[THE DATA — start]

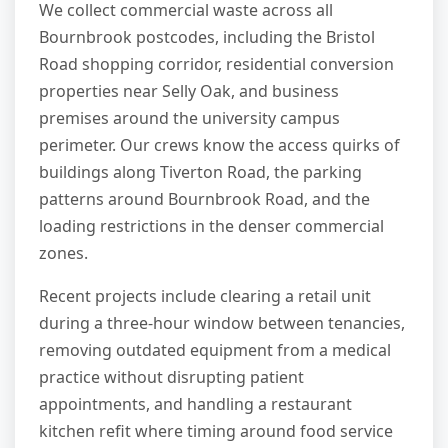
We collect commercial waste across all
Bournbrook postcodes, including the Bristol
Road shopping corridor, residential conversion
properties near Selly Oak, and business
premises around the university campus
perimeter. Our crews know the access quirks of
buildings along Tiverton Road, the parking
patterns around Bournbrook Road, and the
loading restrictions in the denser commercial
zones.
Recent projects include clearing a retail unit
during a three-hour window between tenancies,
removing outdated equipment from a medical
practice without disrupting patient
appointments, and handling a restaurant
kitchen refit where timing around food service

[THE DATA — finish]

WORK TO BE COMPLETED –
Please, without any of the pictures, set down exactly the lines from the beginning of the listing to the line that contains "removing outdated equipment from a medical", inclusive.

REPLY –
We collect commercial waste across all
Bournbrook postcodes, including the Bristol
Road shopping corridor, residential conversion
properties near Selly Oak, and business
premises around the university campus
perimeter. Our crews know the access quirks of
buildings along Tiverton Road, the parking
patterns around Bournbrook Road, and the
loading restrictions in the denser commercial
zones.
Recent projects include clearing a retail unit
during a three-hour window between tenancies,
removing outdated equipment from a medical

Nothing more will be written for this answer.